The intrigue: My partner's son, Aydan Fabian — who uses his first and middle name professionally — is a pizza influencer with a whopping 358,000 followers for his Instagram channel, @pizzofart. (That's Pizz-of-Art — a bit of a naughty joke.)

  • "There's a whole community of us, and we all know each other and comment on each other's stuff," says Aydan, who has done collabs with Eamonn Murphy (@themayorofpizza, 47,000 followers).
Aydan Fabian, an Instagram pizza influencer who goes by the name Pizzofart, in his home kitchen in Los Angeles.
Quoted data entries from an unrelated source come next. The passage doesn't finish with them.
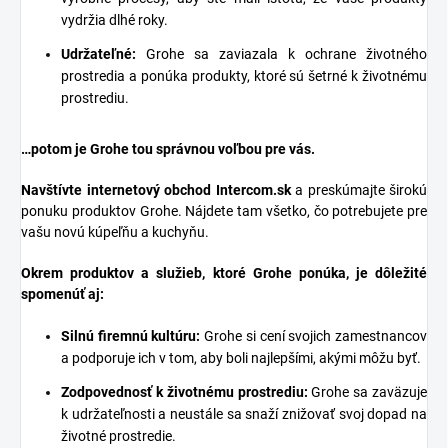
vydržia dlhé roky.
Udržateľné:
Grohe sa zaviazala k ochrane životného
prostredia a ponúka produkty, ktoré sú šetrné k životnému
prostrediu.
…potom je Grohe tou správnou voľbou pre vás.
Navštívte internetový obchod
Intercom.sk
a preskúmajte širokú
ponuku produktov Grohe. Nájdete tam všetko, čo potrebujete pre
vašu novú kúpeľňu a kuchyňu.
Okrem produktov a služieb, ktoré Grohe ponúka, je dôležité
spomenúť aj:
Silnú firemnú kultúru:
Grohe si cení svojich zamestnancov
a podporuje ich v tom, aby boli najlepšími, akými môžu byť.
Zodpovednosť k životnému prostrediu:
Grohe sa zaväzuje
k udržateľnosti a neustále sa snaží znižovať svoj dopad na
životné prostredie.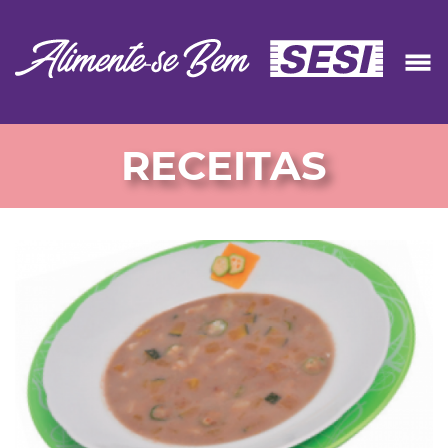
RECEITAS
Photo: Courtesy of Aydan Fabian

🍕Fun fact: Aydan's signature contribution to the world of pizza is the "daddy slice" — a whole pie cut into a single oversized slice, which he tends to hoist and sample at the end of his videos.

The "daddy slice." Photo: Courtesy of Aydan Fabian

Zoom in: Since Aydan started his Instagram channel in April of 2022, he has racked up millions of views and comments on his videos, which show him making pizza from scratch in his small kitchen in Los Angeles.
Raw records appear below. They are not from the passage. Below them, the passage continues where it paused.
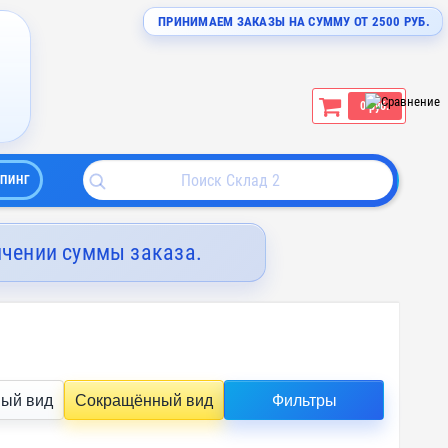
ПРИНИМАЕМ ЗАКАЗЫ НА СУММУ ОТ 2500 РУБ.
0 руб.
ПИНГ
ичении суммы заказа.
ый вид
Сокращённый вид
Фильтры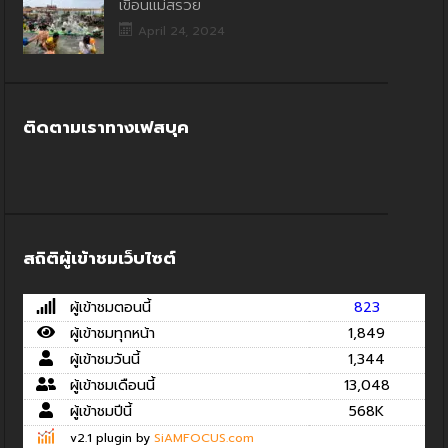
เขื่อนแม่สรวย
April 24, 2024
ติดตามเราทางเฟสบุค
สถิติผู้เข้าชมเว็บไซต์
ผู้เข้าชมตอนนี้
823
ผู้เข้าชมทุกหน้า
1,849
ผู้เข้าชมวันนี้
1,344
ผู้เข้าชมเดือนนี้
13,048
ผู้เข้าชมปีนี้
568K
v2.1 plugin by
SiAMFOCUS.com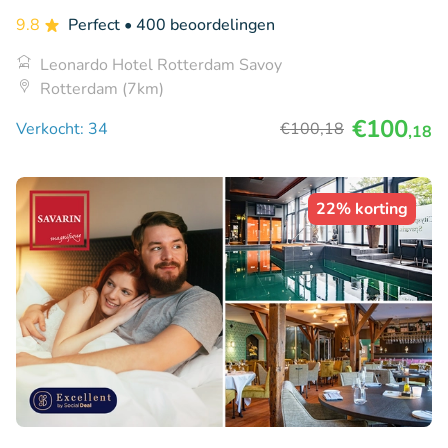
9.8
Perfect
• 400 beoordelingen
Leonardo Hotel Rotterdam Savoy
Rotterdam (7km)
€100
Verkocht: 34
€100
,18
,18
22% korting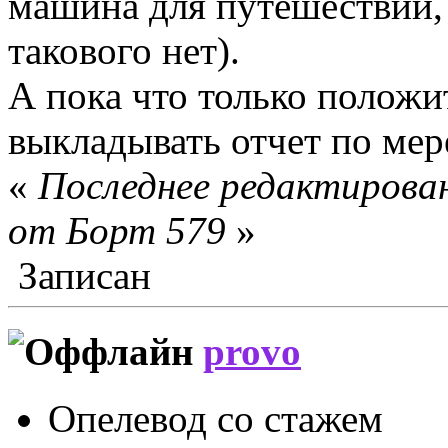
машина для путешествий, 
такового нет).
А пока что только положи
выкладывать отчет по мер
«
Последнее редактирован
от Борт 579
»
Записан
provo
Опелевод со стажем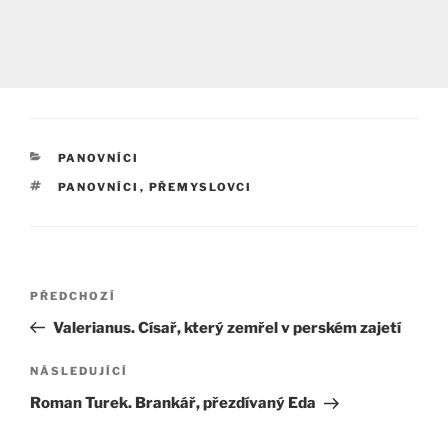
RUBRIKY
PANOVNÍCI
ŠTÍTKY
PANOVNÍCI
,
PŘEMYSLOVCI
Navigace
Předchozí
PŘEDCHOZÍ
pro
příspěvek
Valerianus. Císař, který zemřel v perském zajetí
příspěvek
Následující
NÁSLEDUJÍCÍ
příspěvek
Roman Turek. Brankář, přezdívaný Eda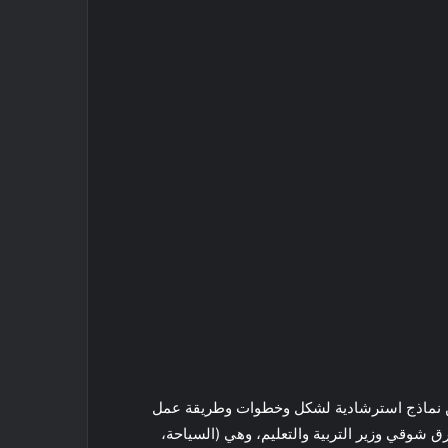
 عن نماذج استرشادية لشكل وخطوات وطريقة عمل
ق شوقي وزير التربية والتعليم، وهي (السياحة،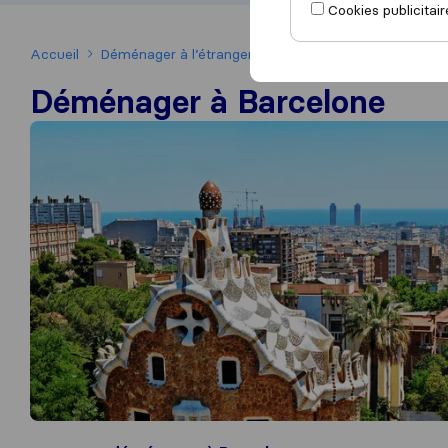
Cookies publicitair
Accueil
Déménager à l’étranger
Déménager en Espagne
Déménager à Barcelone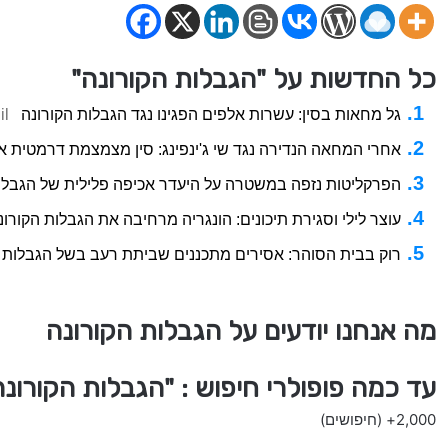
כל החדשות על "הגבלות הקורונה"
גל מחאות בסין: עשרות אלפים הפגינו נגד הגבלות הקורונה
il
אחרי המחאה הנדירה נגד שי ג'ינפינג: סין מצמצמת דרמטית א
הפרקליטות נזפה במשטרה על היעדר אכיפה פלילית של הגבלו
עוצר לילי וסגירת תיכונים: הונגריה מרחיבה את הגבלות הקורונ
רוק בבית הסוהר: אסירים מתכננים שביתת רעב בשל הגבלות 
מה אנחנו יודעים על הגבלות הקורונה
עד כמה פופולרי חיפוש : "הגבלות הקורונ
2,000+
(חיפושים)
  • He's sponsored by companies that make pizza cutters, pizza "peels" (metal paddles for transferring pies to the oven) and baking equipment — and gets free product from a flour company and other ingredient makers.
  • His subscription channel, which offers pizza-making tutorials and recipes, has drawn a fast-growing number of paying viewers, including one household-name actress.
  • "There's a couple of companies that want to send me pizza ovens, but I had to turn them down because I can't have wood, fire or gas at my apartment," says Aydan (who refers to himself as a "pizzatarian").

What they're saying: The secret to being a successful pizza influencer is "making the food look as appealing as possible," Aydan says.

  • That includes good lighting "and cutting the video with a pacing that has the right flow, to keep someone's attention."
  • The quality of the pizza is important too — the bubbles on the crust, the char marks on the bottom.
  • "If I make a mediocre pizza, it doesn't really matter how well I light it," he says. "It's just not going to perform the same as one that just jumps off the screen like, 'Wow, that's the best pizza I've ever seen.'"

Zoom out: On National Pizza Day, national pizza chains run all kinds of discounts and promotions — the better to sell more pies during peak "pizza week."

  • "Papa Johns actually considers National Pizza Day, the Super Bowl and Valentine's Day as the 'trifecta,'" a chain spokeswoman tells Axios.
  • From Feb. 7-14, Papa Johns sells a heart-shaped pizza, which comes unsliced.
  • Pizza Hut and California Pizza Kitchen are among the chains offering National Pizza Day specials.
Breath freshener optional: Papa Johns heart-shaped pizza for Valentine's Day. Photo: Courtesy of Papa Johns

Details: Estimates of how much pizza the average American consumes a year vary widely — one poll by Amazon Fresh came in at about 180 slices a year —  but there is unanimous agreement that the most popular topping is pepperoni.

  • That's followed by sausage, mushroom, extra cheese and — breaking into the top five for the first time in 2024 — bacon, according to Pizza Today, a trade publication.

What's next: Pizza influencers will converge on Las Vegas next month for the International Pizza Expo, the industry's largest event.